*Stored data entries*
■ ■ ■ ■
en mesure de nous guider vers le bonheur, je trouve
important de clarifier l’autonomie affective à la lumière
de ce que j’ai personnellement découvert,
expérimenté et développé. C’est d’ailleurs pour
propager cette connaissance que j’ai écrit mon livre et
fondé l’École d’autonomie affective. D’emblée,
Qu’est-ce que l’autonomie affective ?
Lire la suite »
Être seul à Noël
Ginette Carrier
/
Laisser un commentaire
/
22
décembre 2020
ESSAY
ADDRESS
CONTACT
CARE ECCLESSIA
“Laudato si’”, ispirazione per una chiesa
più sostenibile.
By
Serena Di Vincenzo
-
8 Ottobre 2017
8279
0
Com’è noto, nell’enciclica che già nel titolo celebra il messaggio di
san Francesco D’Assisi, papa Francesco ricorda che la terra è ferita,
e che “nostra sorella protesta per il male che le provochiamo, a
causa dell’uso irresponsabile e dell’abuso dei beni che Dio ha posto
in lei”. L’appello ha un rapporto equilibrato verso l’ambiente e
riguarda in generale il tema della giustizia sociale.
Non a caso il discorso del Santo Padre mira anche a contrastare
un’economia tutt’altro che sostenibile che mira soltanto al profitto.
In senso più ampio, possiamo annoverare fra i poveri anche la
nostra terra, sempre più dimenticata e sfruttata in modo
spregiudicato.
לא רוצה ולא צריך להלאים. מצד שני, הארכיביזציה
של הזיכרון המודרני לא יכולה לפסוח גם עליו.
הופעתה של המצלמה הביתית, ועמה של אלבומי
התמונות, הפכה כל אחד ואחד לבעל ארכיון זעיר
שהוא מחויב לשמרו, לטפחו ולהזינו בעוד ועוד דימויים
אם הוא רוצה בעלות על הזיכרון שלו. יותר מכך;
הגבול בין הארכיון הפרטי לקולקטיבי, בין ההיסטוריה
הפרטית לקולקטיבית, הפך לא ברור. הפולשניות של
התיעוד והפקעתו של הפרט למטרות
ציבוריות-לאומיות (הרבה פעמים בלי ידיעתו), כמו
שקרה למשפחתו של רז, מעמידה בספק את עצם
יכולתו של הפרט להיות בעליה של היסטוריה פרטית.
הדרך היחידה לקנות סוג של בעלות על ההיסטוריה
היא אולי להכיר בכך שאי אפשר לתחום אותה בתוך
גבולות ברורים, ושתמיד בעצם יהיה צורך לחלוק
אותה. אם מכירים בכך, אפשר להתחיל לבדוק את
■ ■ ■ ■
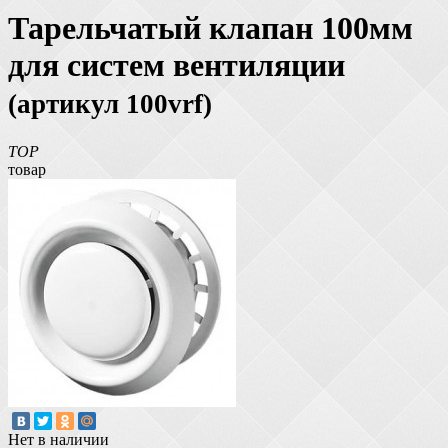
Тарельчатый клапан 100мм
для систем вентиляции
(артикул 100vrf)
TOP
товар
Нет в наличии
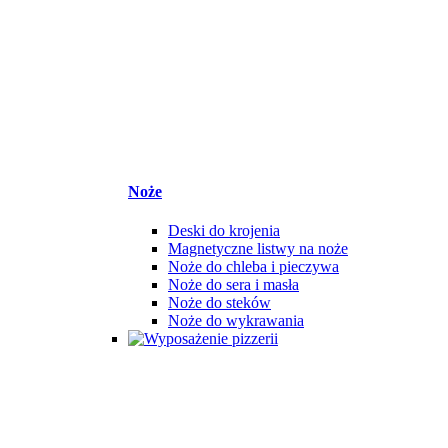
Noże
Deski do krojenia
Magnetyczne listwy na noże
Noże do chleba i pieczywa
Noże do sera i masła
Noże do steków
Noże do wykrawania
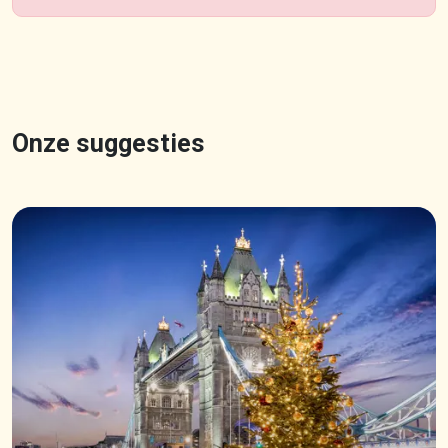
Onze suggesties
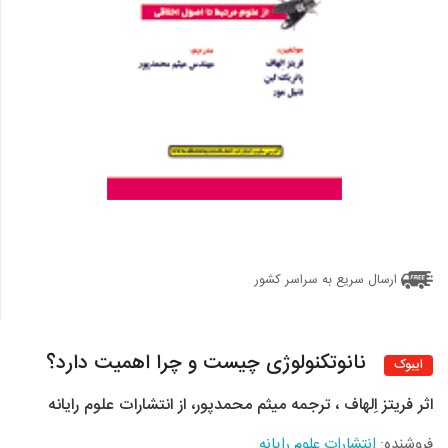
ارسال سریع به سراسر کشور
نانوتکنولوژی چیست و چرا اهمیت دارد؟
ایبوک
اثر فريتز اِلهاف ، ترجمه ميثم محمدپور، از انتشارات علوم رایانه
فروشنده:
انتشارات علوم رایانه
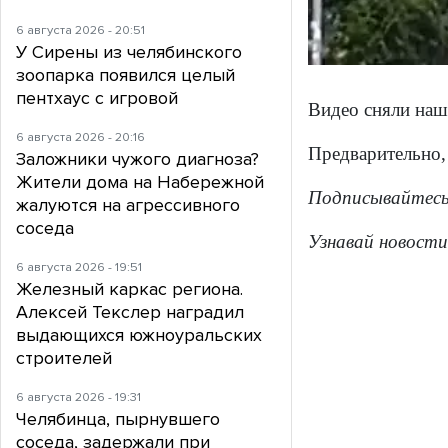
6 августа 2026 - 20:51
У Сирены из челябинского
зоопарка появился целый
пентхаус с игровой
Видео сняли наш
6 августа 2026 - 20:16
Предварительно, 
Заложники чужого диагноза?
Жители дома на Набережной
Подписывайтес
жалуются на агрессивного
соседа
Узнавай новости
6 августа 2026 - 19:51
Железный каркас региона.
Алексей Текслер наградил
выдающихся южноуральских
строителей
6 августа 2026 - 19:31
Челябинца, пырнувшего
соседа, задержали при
■ ■ ■ ■
*TASK PROMPT*
Which lines of the records hold the string "אותה"? Copy each one.

*RESPONSE*
היא אולי להכיר בכך שאי אפשר לתחום אותה בתוך
אותה. אם מכירים בכך, אפשר להתחיל לבדוק את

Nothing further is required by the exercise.